Con tutta la rabbia, con tutta la dignità. Per chiedere di essere ascoltati, perché c’è una parte d’Italia sommersa dalle macerie di un terremoto dimenticato, passato di moda troppo in fretta nella gerarchia del dibattito pubblico e delle decisioni politiche. Ieri mattina quasi cinquecento persone provenienti dal cratere del sisma del Centro Italia hanno manifestato sotto la pioggia di Roma, davanti a Montecitorio. Tamburi, fischietti, cartelli, oltre che ombrelli per ripararsi dall’acqua che cadeva dal cielo: quasi tre anni dopo le scosse, nel fazzoletto di terra a cavallo tra le Marche, l’Umbria, il Lazio e l’Abruzzo, quasi nulla è cambiato. Tutte le promesse fatte in campagna elettorale sono svanite, tanto che alla viglia delle elezioni europee sono stati pochissimi i candidati che hanno trovato il coraggio di farsi vedere tra i borghi terremotati. «Non abbiamo governi amici» è lo slogan della protesta organizzata dal Coordinamento dei comitati del cratere, che riunisce un centinaio di territori sparse tra i 140 comuni ancora nel bel mezzo di un disastro che nessuno appare in grado di risolvere. «Vogliamo solo ricostruire – dice la voce che esce dal megafono -, ma i soldi che avevano promesso dove sono? Dove sono i provvedimenti annunciati? Dov’è il decreto per il Centro Italia?». Le ultime novità, in realtà, sarebbero contenute nel decreto Sblocca Cantieri, ma si tratta di minuzie, dettagli che non risolvono nulla, tanto che solo al Senato sono piovuti più di mille emendamenti sul tema.

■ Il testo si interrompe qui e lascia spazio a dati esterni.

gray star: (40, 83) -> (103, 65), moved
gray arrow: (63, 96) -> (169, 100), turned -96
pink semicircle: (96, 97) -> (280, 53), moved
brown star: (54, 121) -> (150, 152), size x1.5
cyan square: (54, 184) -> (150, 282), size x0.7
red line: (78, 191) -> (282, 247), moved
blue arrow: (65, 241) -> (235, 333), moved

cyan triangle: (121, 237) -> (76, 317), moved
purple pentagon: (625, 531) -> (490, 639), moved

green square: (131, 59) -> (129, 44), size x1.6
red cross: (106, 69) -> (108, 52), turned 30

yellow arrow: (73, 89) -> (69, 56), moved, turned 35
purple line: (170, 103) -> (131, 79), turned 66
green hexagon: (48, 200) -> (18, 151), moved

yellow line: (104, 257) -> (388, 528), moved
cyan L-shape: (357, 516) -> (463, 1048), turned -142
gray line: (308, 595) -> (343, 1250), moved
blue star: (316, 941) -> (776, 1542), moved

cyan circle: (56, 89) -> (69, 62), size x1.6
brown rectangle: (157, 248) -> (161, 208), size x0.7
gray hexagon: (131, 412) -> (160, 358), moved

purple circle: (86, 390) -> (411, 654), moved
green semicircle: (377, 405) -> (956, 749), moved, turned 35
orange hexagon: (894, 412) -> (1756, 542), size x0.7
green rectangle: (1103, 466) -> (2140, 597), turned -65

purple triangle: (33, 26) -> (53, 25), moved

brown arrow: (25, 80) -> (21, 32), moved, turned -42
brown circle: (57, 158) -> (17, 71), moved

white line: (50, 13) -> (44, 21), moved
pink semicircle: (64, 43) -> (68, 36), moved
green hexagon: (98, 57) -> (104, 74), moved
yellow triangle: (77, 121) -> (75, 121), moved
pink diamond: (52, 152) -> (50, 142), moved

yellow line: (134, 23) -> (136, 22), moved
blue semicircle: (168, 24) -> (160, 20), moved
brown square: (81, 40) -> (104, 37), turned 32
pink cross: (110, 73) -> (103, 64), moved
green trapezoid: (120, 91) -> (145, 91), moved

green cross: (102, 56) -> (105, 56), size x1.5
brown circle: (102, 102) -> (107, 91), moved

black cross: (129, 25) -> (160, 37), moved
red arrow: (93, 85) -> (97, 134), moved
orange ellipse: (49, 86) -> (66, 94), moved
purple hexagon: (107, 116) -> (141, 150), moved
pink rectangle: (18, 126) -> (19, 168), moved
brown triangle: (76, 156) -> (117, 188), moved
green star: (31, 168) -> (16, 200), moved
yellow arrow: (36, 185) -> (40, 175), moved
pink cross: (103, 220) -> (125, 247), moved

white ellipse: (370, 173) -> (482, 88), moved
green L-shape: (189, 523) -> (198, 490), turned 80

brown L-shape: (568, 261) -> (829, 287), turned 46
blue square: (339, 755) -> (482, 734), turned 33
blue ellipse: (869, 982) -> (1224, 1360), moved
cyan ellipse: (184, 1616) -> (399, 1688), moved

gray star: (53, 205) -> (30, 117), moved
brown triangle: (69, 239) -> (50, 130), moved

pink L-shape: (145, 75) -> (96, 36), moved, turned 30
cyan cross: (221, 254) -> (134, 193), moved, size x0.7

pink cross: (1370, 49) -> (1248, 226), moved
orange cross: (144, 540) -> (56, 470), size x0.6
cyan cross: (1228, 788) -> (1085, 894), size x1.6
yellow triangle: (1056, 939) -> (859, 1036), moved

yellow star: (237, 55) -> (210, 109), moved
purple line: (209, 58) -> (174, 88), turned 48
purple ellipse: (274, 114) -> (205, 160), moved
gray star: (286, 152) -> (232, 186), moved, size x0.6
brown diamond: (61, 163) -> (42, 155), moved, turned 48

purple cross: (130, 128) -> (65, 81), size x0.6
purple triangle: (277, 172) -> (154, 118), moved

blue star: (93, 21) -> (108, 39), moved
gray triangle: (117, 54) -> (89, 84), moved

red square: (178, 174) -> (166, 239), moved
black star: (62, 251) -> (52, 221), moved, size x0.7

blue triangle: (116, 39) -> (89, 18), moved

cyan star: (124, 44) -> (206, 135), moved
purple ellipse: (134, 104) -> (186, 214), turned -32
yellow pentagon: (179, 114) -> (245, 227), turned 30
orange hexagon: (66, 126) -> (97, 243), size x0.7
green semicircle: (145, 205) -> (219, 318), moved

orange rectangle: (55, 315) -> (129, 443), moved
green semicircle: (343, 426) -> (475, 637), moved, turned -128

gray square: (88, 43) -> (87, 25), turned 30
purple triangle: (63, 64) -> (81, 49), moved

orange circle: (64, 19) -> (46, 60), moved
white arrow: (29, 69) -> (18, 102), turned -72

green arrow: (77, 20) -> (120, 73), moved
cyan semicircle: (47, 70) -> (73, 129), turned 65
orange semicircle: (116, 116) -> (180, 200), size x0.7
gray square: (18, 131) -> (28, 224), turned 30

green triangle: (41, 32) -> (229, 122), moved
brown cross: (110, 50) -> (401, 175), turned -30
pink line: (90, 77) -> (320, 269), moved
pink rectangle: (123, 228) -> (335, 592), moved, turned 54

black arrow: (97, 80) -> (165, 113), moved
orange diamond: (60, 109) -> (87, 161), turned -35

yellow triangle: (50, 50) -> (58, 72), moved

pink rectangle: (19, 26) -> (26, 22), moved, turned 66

È la strategia dell’abbandono: nulla si muove da troppo tempo, l’Appennino appare ormai destinato allo spopolamento, senza ricostruzione, senza prospettive, senza nemmeno un’idea di futuro. Sono passati 900 giorni dalle scosse, e tre governi, tre commissari, due capi della protezione civile. È cambiato tutto ma non è cambiato niente.